VA's reputation for health care takes a thrashing

WASHINGTON The Department of Veterans Affairs' reputation for providing good health care can't stand many more thrashings like the one it took at a congressional hearing this week.

The House Committee on Veterans' Affairs met in Pittsburgh on Monday to hear testimony about problems with health care at agency facilities in that city and others.

"What you're about to hear may be painful," Chairman Jeff Miller, R-Fla., warned the audience as the hearing, which can be viewed online, began.

It was so painful that the first witness had trouble getting through her statement.

Brandie Petit spoke through sobs about her brother Joseph, who injured his knees during parachute training as a U.S. Army Ranger. After he had sought VA's help for years, the agency finally said "the problem was in his head and sent him home with meds for his head, not his knees," she told the panel.

At one point, Joseph, who suffered hallucinations, was forced to leave a VA facility, according to Petit, because he didn't have an appointment.

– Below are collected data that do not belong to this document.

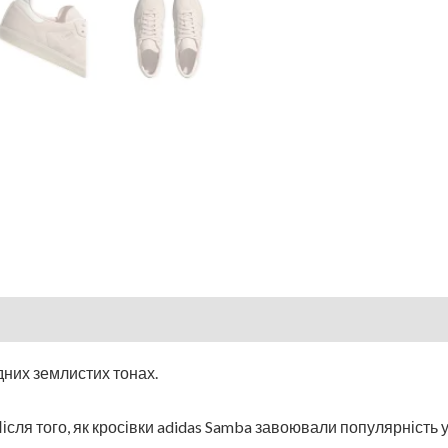
дних землистих тонах.
ісля того, як кросівки adidas Samba завоювали популярність у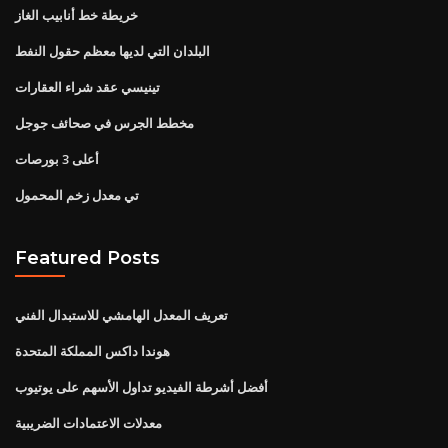
خريطة خط أنابيب الغاز
البلدان التي لديها معظم حقول النفط
تينيسي عقد شراء العقارات
مخطط الجرس في صحائف جوجل
أعلى 3 بورصات
تي معدل زخم المحمول
Featured Posts
تعريف المعدل الهامشي للاستبدال الفني
هوندا داكس المملكة المتحدة
أفضل أشرطة الفيديو تداول الأسهم على يوتيوب
معدلات الاعتمادات الضريبية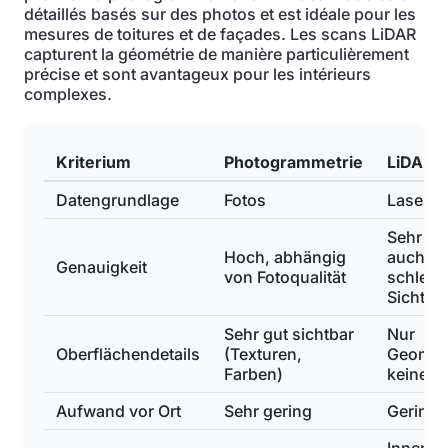
détaillés basés sur des photos et est idéale pour les
mesures de toitures et de façades. Les scans LiDAR
capturent la géométrie de manière particulièrement
précise et sont avantageux pour les intérieurs
complexes.
Kriterium
Photogrammetrie
LiDAR-
Datengrundlage
Fotos
Laserst
Sehr ho
Hoch, abhängig
auch be
Genauigkeit
von Fotoqualität
schlech
Sicht
Sehr gut sichtbar
Nur
Oberflächendetails
(Texturen,
Geometr
Farben)
keine F
Aufwand vor Ort
Sehr gering
Gering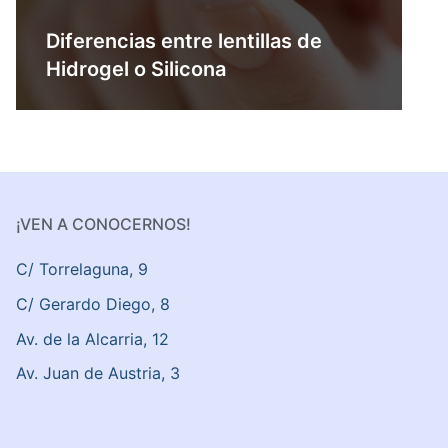
Diferencias entre lentillas de
Hidrogel o Silicona
¡VEN A CONOCERNOS!
C/ Torrelaguna, 9
C/ Gerardo Diego, 8
Av. de la Alcarria, 12
Av. Juan de Austria, 3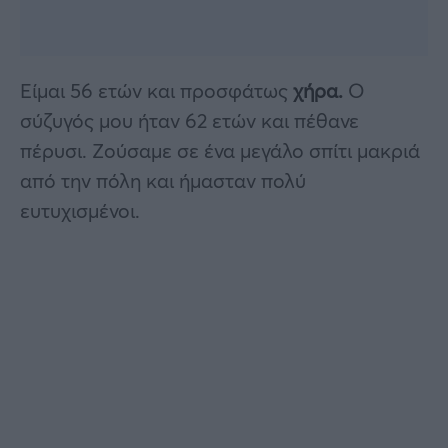
Είμαι 56 ετών και προσφάτως
χήρα.
Ο
σύζυγός μου ήταν 62 ετών και πέθανε
πέρυσι. Ζούσαμε σε ένα μεγάλο σπίτι μακριά
από την πόλη και ήμασταν πολύ
ευτυχισμένοι.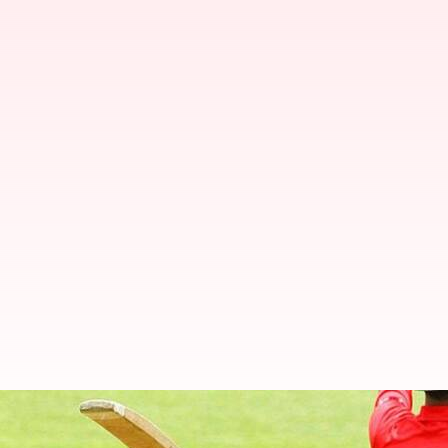
கிரிக்கெட்டில் சுவாரஸ்ய
கென்யா வீரர்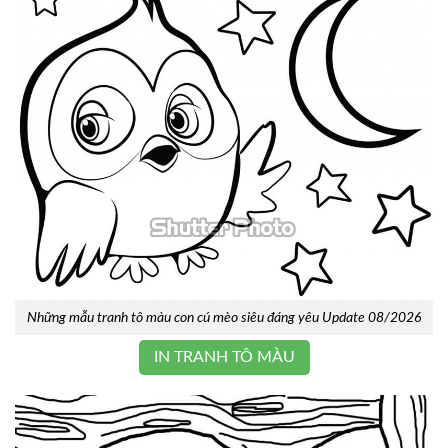
Những mẫu tranh tô màu con cú mèo siêu đáng yêu Update 08/2026
IN TRANH TÔ MÀU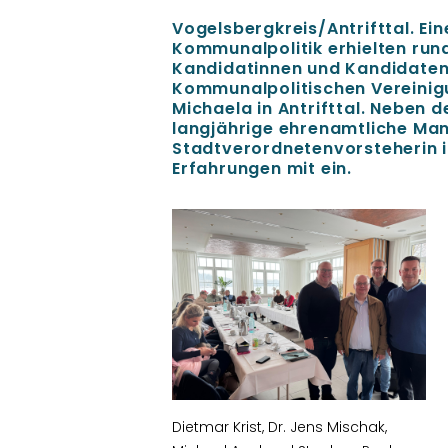
Vogelsbergkreis/Antrifttal. Ein
Kommunalpolitik erhielten rund
Kandidatinnen und Kandidaten
Kommunalpolitischen Vereinig
Michaela in Antrifttal. Neben 
langjährige ehrenamtliche Man
Stadtverordnetenvorsteherin in
Erfahrungen mit ein.
Dietmar Krist, Dr. Jens Mischak,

"The VA police physically removed Joseph and put a standing order into place to arrest him if he showed up again without an appointment," his sister said. "I'm outraged at his treatment that day."

Joseph committed suicide in the Atlanta VA Medical Center in Decatur, Ga., in November, "locked in a hospital bathroom dead in his wheelchair, a plastic trash bag tied over his head with a blue cord around his neck," reported the Atlanta Journal-Constitution.

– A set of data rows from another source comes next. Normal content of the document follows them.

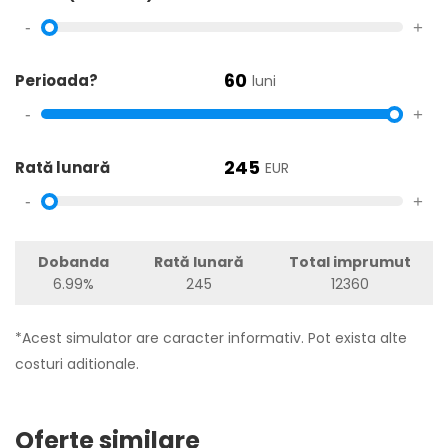
-
+
60
Perioada?
luni
-
+
245
Rată lunară
EUR
-
+
Dobanda
Rată lunară
Total imprumut
6.99%
245
12360
*Acest simulator are caracter informativ. Pot exista alte
costuri aditionale.
Oferte similare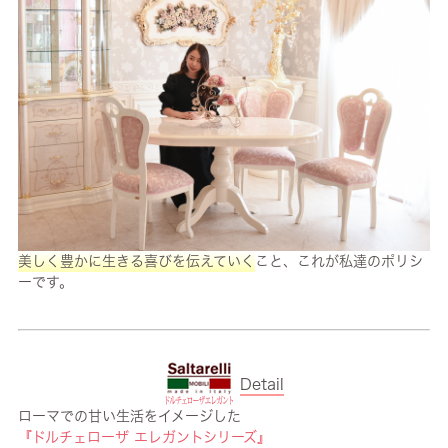
美しく豊かに生きる喜びを伝えていく
こと、これが私達のポリシ
ーです。
Detail
ローマでの甘い生活をイメージした
『ドルチェローザ エレガントシリーズ』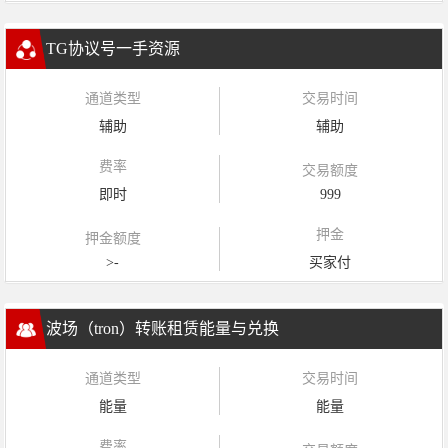
TG协议号一手资源
通道类型
交易时间
辅助
辅助
费率
交易额度
即时
999
押金
押金额度
>-
买家付
波场（tron）转账租赁能量与兑换
通道类型
交易时间
能量
能量
费率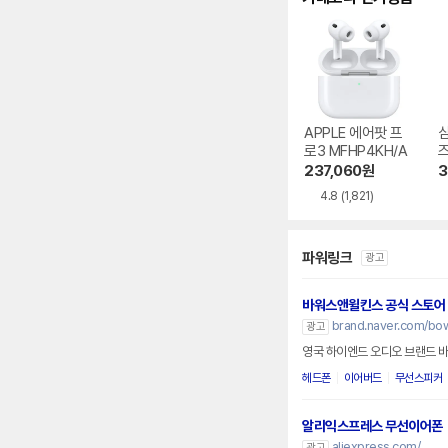
APPLE 에어팟 프
로3 MFHP4KH/A
즈
0
237,060
원
3
4.8
(1,821)
파워링크
광고
바워스앤윌킨스 공식 스토어
brand.naver.com/bow
광고
영국 하이엔드 오디오 브랜드 
헤드폰
이어버드
무선스피커
알리익스프레스 무선이어폰
aliexpress.com/
광고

His case calls to mind my colleague Steve Vogel's story about Daniel Somers, once a Humvee turret gunner in Iraq. He became so frustrated with his attempts to get VA medical and mental health treatment that he felt the government had "turned around and abandoned me."

He wrote those words not long before he shot himself in the head on a Phoenix street in July. The note to his family said he was "too trapped in a war to be at peace, too damaged to be at war."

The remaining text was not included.